Your copy should start at the line with "exploring our curated" and end at the line with "consciously take a" in the data below. Transcribe only those lines, exactly, pictures excluded.
Data START
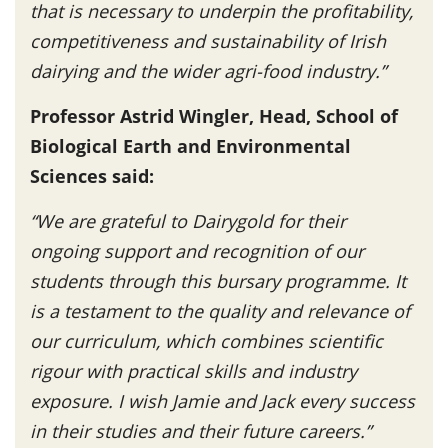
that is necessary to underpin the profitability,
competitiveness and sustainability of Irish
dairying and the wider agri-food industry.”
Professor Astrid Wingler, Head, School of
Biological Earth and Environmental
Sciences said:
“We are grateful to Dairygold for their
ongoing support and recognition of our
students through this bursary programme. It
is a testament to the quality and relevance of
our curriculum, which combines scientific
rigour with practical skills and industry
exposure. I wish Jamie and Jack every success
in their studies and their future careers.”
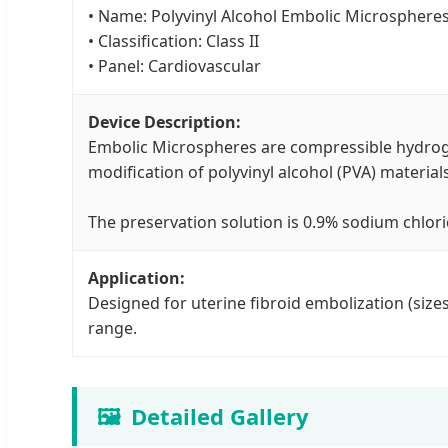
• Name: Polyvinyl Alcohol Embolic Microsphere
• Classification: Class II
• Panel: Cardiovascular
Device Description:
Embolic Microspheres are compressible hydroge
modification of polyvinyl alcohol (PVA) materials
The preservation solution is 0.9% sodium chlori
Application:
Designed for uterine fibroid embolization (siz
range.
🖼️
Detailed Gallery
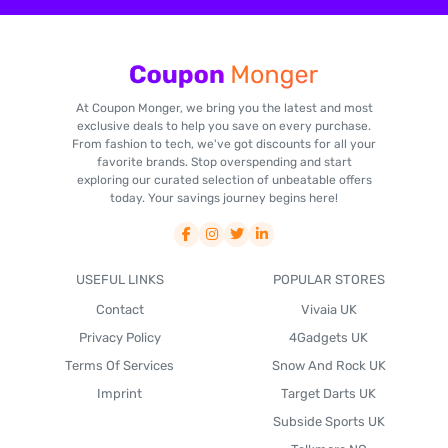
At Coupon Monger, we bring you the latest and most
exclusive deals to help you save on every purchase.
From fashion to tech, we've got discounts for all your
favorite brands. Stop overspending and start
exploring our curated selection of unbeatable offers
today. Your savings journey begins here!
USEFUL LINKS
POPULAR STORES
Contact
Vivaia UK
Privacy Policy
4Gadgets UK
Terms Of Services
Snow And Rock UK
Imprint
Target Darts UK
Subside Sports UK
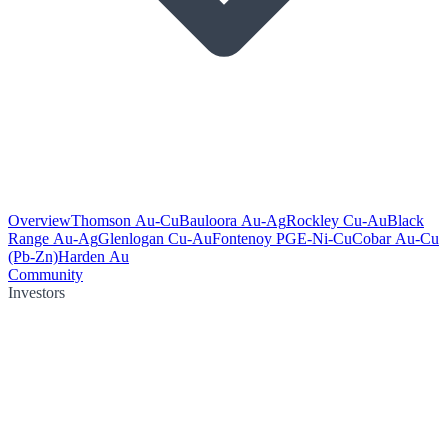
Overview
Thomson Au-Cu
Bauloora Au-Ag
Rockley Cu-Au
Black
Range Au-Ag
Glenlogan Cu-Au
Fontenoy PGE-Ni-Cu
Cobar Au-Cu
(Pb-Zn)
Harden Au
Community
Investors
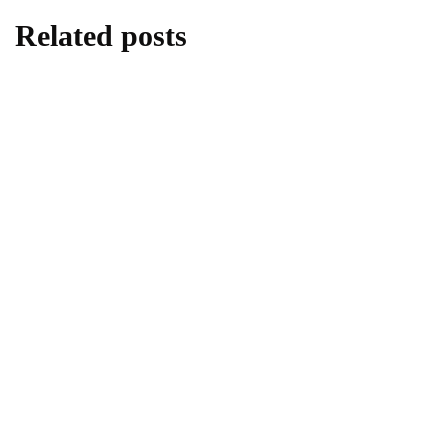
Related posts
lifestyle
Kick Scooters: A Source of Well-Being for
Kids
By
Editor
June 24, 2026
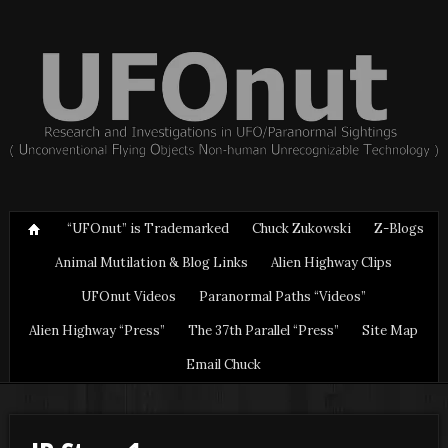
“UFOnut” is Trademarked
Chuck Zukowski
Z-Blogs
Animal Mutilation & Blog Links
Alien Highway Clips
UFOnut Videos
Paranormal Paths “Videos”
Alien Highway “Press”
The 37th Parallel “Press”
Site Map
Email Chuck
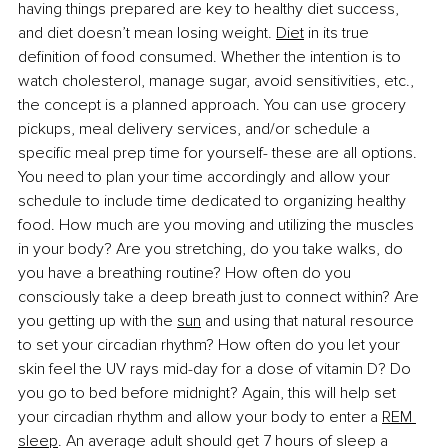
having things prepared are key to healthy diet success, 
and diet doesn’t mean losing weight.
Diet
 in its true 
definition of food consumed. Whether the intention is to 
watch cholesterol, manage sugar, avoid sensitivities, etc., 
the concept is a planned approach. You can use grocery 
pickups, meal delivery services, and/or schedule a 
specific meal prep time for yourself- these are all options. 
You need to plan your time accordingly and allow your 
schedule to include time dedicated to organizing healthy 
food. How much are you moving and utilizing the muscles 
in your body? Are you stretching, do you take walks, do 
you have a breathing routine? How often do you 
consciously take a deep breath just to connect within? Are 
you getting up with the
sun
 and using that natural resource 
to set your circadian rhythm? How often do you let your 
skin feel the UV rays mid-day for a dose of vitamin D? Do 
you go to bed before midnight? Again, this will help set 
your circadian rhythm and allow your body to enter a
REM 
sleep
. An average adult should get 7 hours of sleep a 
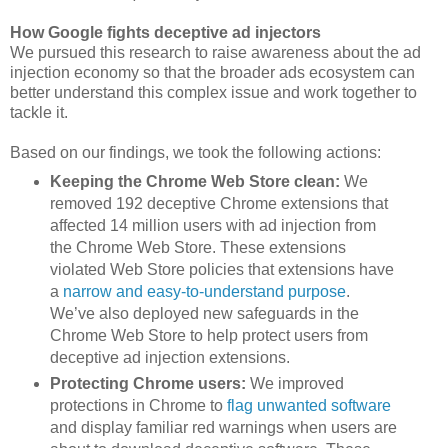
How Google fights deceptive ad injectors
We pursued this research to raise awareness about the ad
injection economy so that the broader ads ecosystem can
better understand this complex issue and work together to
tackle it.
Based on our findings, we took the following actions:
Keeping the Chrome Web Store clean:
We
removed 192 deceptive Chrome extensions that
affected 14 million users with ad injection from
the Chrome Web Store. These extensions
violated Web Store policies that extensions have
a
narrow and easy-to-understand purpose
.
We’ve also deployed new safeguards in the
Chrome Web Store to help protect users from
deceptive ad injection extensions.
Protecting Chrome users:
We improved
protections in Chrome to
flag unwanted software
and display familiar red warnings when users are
Data END
Written answer
exploring our curated selection of unbeatable offers
today. Your savings journey begins here!
USEFUL LINKS
POPULAR STORES
Contact
Vivaia UK
Privacy Policy
4Gadgets UK
Terms Of Services
Snow And Rock UK
Imprint
Target Darts UK
Subside Sports UK
Overview
Thomson Au-Cu
Bauloora Au-Ag
Rockley Cu-Au
Black
Range Au-Ag
Glenlogan Cu-Au
Fontenoy PGE-Ni-Cu
Cobar Au-Cu
(Pb-Zn)
Harden Au
Community
Investors
Related posts
lifestyle
Kick Scooters: A Source of Well-Being for
Kids
By
Editor
June 24, 2026
“UFOnut” is Trademarked
Chuck Zukowski
Z-Blogs
Animal Mutilation & Blog Links
Alien Highway Clips
UFOnut Videos
Paranormal Paths “Videos”
Alien Highway “Press”
The 37th Parallel “Press”
Site Map
Email Chuck
having things prepared are key to healthy diet success, 
and diet doesn’t mean losing weight.
Diet
 in its true 
definition of food consumed. Whether the intention is to 
watch cholesterol, manage sugar, avoid sensitivities, etc., 
the concept is a planned approach. You can use grocery 
pickups, meal delivery services, and/or schedule a 
specific meal prep time for yourself- these are all options. 
You need to plan your time accordingly and allow your 
schedule to include time dedicated to organizing healthy 
food. How much are you moving and utilizing the muscles 
in your body? Are you stretching, do you take walks, do 
you have a breathing routine? How often do you 
consciously take a deep breath just to connect within? Are 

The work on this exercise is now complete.